To demonstrate the fact that the improved results are due to the proposed architecture instead of the tools and technology, the design has been compared to the relevant literature which utilized the same technology and tools as used in this work. The proposed design was compared with [7] and [4], and the comparison results are tabulated in Table 4. The proposed design requires approximately 70% fewer resources (including flip-flops, LUTs and slice registers) as compared with [7] and [4] to produce the same multiplication. The reduction in LUTs is 73%, 74%, 77% and 81% as compared to the conventional approaches which utilized array, Dadda, Wallace and Vedic algorithms, respectively. Reduction in resources is due to the utilization of 75% less 8-bit multiplier modules as compared to the conventional technique. One module of an 8-bit Dadda multiplier requires seven half adders and 49 full adders. Each half adder contains five universal gates, and each full adder contains nine universal gates. The proposed work reduces three 8-bit multipliers. The implementation of three 8-bit multipliers require approximately 1428 gates. The additional components used to implement this approach are two multiplexers, one counter and one decoder which require approximately 4, 20 and 6 gates, respectively. Overall the proposed design reduces the gate count by almost 1400 gates. It also achieves 75% more operating frequency. Therefore, we conclude that the proposed design is more resource efficient than the conventional approach.

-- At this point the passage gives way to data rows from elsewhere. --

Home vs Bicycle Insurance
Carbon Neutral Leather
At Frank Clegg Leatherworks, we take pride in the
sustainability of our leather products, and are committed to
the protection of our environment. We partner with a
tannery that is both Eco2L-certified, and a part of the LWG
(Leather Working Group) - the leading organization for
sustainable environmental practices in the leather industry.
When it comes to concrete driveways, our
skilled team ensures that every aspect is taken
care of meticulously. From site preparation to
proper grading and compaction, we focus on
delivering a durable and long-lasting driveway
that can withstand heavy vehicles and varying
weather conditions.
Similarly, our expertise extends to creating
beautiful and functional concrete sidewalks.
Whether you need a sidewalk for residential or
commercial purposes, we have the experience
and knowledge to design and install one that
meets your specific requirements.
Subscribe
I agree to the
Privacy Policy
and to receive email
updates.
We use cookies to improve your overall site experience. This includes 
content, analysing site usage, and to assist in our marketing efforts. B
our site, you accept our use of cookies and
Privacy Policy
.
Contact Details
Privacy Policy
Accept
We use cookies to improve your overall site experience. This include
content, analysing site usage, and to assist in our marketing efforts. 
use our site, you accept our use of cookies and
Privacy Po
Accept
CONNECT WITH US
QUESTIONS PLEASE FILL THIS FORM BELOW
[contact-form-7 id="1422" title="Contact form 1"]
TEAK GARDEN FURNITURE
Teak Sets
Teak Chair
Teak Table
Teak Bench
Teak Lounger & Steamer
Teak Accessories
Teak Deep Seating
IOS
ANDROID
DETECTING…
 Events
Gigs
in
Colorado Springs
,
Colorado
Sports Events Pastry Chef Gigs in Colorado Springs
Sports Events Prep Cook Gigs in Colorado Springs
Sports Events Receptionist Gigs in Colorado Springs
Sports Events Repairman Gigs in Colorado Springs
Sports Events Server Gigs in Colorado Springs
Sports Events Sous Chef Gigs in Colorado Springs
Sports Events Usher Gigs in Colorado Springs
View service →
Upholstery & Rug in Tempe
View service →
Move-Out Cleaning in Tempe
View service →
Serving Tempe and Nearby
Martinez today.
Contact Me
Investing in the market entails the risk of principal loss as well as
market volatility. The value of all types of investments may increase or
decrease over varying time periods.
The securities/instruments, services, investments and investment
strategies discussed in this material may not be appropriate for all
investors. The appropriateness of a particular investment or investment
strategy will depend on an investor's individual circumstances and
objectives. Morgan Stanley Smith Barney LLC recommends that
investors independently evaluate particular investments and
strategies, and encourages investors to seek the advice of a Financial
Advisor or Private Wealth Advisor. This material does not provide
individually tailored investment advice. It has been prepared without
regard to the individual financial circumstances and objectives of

Table 3 Performance summary of the proposed design
Table 4 Comparative analysis of 16-bit multipliers with the proposed design

As the proposed design produces only one partial product at a time, it needs more iterations to perform complete multiplication process but it uses less resources. Consequently, there is a trade-off between resource consumption and number of iterations. Nevertheless, the proposed architecture has been designed with good optimization techniques which achieves high frequency leading to very quick process of iterations. Hence, this design not only reduces the resource utilization but is also fast as compared to the previous designs.

5 Conclusion

This article has presented a novel approach to design a multiplier by modifying the divide-and-conquer algorithm and optimizing it for resource utilization. For multiplication process, it uses Dadda algorithm. The design reduces the hardware multiplier modules from four to one, and therefore, it uses three times less resources as compared to the conventional approach. The proposed design can be operated at a higher frequency as compared to previous designs, which also makes it suitable for high-speed applications. It has been tested on various FPGAs to validate the results.